You’ve got capability to maintain everyday operations and meet international commitments. Which is more than some NATO navies can do now.
Yes, but then we come to the old saying: better to have and not need than to need it, but not have it…
As a finance manager, I would call that an innefficient usage of resources.
As mentioned before, I think you’re not getting the real big picture. Economy is nowadays a lot more important, the changes in shipping have been so huge that it’s not even comparable to WWII scenarios anymore. Back then you had two types of ships, a cargo ship, and a tanker. Nowadays you have a billion types of ships, structures etc. at sea that are all very valuable and extremely vulnerable. Ever thought of how vulnerable an oil drilling rig or even a full field is to submarine attack or air attack? How much economic and supply damage it would do when one full oil field was wiped out? Or those ships that carry vital factory parts, cars, etc. etc. back in WWII there was hardly any such trade or activity going on.

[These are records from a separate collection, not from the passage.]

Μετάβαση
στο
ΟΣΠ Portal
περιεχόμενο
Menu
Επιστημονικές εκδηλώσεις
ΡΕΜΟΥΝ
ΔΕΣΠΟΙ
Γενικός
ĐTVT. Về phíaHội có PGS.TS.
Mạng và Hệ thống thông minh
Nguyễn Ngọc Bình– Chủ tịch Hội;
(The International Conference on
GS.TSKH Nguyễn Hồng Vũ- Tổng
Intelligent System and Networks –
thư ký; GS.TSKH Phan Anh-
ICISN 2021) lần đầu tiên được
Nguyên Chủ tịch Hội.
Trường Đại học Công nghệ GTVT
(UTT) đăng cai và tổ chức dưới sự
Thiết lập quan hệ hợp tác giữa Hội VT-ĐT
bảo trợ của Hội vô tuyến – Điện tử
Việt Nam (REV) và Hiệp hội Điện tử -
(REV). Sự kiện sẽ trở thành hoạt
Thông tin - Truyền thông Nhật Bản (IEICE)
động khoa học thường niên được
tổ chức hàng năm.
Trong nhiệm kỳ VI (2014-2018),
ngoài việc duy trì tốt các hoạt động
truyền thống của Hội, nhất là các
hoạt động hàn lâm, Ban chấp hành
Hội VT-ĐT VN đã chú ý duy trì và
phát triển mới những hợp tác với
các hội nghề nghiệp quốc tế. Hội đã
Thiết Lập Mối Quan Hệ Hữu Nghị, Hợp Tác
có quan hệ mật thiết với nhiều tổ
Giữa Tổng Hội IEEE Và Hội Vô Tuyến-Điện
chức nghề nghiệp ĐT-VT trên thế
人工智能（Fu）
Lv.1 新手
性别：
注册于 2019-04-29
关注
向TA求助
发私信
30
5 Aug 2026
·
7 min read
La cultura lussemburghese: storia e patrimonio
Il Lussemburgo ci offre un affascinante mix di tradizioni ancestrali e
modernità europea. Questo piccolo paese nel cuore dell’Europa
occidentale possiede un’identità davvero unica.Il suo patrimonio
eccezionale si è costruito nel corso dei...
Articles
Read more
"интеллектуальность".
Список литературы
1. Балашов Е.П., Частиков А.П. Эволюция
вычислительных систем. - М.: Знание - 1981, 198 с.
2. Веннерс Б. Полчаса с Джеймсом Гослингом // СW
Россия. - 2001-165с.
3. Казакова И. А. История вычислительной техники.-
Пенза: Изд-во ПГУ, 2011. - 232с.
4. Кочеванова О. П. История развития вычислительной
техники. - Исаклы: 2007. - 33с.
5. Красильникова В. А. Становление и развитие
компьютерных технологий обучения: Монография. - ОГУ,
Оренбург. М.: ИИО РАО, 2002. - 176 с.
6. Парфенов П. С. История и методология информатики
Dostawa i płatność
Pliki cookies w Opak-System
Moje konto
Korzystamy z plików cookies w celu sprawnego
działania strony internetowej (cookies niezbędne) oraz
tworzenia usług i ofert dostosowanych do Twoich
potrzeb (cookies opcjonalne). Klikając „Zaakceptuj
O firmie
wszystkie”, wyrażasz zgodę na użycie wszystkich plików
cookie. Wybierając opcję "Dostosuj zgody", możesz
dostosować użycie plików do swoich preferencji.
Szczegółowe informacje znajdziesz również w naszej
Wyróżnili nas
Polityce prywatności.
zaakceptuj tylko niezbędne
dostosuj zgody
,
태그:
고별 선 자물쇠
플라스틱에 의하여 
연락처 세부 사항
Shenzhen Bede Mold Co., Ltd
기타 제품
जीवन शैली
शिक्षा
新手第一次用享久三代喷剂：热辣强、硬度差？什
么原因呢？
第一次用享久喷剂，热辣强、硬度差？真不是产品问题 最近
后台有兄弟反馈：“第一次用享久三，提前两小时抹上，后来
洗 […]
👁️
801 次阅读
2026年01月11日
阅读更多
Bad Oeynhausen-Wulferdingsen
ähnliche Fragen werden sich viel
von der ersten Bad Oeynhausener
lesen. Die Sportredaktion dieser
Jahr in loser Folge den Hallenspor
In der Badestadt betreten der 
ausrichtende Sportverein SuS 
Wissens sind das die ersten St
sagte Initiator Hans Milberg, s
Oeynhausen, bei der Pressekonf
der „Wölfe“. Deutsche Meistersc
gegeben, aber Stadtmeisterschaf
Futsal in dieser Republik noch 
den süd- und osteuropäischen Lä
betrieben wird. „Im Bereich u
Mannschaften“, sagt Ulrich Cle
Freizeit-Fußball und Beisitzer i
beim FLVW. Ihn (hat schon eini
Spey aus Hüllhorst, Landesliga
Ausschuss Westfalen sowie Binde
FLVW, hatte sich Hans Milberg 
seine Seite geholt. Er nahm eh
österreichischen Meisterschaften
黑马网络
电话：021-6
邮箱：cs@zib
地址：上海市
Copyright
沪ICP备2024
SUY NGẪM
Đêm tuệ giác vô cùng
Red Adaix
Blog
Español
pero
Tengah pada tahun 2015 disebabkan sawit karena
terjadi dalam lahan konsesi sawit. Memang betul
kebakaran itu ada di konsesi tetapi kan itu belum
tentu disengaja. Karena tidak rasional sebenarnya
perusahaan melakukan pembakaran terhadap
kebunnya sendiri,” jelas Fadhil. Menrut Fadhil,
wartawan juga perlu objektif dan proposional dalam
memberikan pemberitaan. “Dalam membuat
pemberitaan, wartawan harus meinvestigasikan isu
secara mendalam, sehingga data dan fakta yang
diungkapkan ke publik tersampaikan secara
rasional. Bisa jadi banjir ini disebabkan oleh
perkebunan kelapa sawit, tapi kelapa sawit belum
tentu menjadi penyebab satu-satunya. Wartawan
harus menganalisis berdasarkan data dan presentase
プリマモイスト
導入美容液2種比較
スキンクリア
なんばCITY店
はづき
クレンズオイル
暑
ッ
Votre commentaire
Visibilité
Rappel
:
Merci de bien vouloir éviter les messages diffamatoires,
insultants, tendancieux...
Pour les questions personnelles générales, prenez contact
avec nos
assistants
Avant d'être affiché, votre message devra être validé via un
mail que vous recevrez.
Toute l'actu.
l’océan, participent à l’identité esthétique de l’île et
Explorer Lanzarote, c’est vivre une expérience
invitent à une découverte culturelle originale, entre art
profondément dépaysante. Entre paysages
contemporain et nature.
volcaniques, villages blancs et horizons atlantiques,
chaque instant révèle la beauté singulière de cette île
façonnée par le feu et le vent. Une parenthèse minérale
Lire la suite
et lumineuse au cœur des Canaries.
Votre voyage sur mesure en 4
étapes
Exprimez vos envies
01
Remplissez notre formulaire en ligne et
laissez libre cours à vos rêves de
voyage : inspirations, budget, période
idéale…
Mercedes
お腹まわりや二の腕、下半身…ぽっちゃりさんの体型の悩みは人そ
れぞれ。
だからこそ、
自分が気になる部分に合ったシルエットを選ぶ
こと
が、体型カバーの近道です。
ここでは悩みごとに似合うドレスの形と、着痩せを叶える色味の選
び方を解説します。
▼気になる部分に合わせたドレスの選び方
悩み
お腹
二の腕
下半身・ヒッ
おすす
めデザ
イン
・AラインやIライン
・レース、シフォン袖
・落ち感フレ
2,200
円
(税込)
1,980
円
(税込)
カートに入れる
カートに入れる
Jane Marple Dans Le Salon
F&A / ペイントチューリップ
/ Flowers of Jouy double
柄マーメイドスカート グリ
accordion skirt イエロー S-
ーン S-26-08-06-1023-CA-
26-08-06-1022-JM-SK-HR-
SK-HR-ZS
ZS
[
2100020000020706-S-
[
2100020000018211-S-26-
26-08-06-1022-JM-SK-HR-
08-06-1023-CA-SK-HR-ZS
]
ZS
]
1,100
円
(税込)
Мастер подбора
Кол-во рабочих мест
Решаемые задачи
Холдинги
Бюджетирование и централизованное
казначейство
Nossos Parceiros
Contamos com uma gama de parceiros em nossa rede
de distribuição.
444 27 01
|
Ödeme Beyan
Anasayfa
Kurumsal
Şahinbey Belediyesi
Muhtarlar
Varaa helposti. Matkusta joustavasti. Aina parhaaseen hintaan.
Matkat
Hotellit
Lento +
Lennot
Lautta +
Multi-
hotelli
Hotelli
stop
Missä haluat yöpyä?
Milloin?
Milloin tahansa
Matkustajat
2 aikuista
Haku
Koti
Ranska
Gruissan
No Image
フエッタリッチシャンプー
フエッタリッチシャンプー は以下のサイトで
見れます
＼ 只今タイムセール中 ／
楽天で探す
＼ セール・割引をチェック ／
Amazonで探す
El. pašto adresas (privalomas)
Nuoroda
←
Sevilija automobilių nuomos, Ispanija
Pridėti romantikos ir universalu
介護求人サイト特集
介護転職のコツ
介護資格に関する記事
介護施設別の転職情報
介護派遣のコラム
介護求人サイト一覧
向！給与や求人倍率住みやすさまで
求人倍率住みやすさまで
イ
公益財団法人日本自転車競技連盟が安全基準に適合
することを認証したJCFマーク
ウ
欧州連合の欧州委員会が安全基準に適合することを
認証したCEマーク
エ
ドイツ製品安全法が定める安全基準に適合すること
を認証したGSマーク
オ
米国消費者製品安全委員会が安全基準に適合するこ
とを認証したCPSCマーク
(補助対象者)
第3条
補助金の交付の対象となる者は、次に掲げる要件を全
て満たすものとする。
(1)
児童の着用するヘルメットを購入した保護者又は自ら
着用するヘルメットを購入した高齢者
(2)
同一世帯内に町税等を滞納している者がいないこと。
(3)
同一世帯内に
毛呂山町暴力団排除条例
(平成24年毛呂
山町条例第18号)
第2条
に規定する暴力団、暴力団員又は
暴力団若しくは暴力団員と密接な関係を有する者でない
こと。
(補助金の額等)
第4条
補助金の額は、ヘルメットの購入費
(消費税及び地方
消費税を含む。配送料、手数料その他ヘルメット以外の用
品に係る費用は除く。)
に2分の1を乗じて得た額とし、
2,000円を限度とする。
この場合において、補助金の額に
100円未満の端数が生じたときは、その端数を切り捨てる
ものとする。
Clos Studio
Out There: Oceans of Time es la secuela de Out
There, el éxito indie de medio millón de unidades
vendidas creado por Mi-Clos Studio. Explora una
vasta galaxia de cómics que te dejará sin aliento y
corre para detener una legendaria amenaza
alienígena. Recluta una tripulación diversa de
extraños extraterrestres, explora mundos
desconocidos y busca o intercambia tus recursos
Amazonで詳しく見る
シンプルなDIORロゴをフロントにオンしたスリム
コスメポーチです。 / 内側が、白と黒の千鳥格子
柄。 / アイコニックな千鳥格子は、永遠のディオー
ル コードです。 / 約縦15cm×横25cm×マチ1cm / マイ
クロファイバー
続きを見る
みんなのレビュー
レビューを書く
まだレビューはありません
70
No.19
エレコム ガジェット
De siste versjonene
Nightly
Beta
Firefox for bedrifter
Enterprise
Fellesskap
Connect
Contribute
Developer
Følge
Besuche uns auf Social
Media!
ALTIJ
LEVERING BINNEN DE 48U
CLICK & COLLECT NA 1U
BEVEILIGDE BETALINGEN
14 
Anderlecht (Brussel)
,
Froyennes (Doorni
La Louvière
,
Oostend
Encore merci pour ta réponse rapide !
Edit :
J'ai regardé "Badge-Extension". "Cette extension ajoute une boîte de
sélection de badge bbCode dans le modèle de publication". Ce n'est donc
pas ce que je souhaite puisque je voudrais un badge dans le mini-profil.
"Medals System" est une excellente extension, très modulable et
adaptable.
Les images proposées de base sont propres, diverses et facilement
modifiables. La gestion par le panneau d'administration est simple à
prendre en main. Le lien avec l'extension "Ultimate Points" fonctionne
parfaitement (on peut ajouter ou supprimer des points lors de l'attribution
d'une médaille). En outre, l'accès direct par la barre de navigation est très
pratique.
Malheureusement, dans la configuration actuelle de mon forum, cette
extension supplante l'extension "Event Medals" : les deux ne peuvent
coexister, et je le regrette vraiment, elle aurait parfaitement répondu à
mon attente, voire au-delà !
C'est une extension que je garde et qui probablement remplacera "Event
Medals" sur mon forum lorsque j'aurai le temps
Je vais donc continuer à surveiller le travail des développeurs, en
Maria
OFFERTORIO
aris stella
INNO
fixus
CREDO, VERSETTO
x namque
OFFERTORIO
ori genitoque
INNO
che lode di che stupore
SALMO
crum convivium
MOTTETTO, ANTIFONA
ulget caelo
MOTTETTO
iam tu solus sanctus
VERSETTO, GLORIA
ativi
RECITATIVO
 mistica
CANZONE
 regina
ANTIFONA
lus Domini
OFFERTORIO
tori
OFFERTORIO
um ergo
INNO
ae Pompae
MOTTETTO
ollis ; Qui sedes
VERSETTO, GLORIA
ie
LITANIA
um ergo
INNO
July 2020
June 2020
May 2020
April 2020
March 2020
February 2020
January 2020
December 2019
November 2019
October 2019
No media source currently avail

In any case nowadays no army/armed forces are going to fight WWII style all-out wars. If a bomb hits a civilian nowadays, that’s a big shame and disaster, I doubt they’ll change their minds in larger scale conflicts.And last but not least:
The MCM capability is already there, and up till now we’re still mostly cleaning WWI and WII stuff. In the end you could say the same about MCM ships than about your AAW destroyer. We didn’t need them since 1992 so we should not build them anymore?Your point of going from 18 frigates to 6 destroyers doesn’t seem right either. It just shows the lack of budgets for most armed forces and they’re trying to get the most out of it. Practically (not taking in account the real prices), if they had gone to 18 smaller frigates/corvettes do you think that would have made it any better? I doubt it. As mentioned above, you’re dropping a huge amount of knowledge/capabilities and there might be a time when you need those… And then you paid for 18 propulsion plants, 36 navigation radars…
All this proves my point even further – the current best option is the OPV. The destroyer is a pointless battleship designed for wars that no longer happen.
As a wise man said, “the future is not Son of Desert Storm, it’s the stepchild of Somalia and Chechnya.”
Fighters are mneant to provide top cover in contested airspace so the bombers can do their job.
Comment about artillery and mortar shells is perfectly valid though and most likely form of support in any conventional war.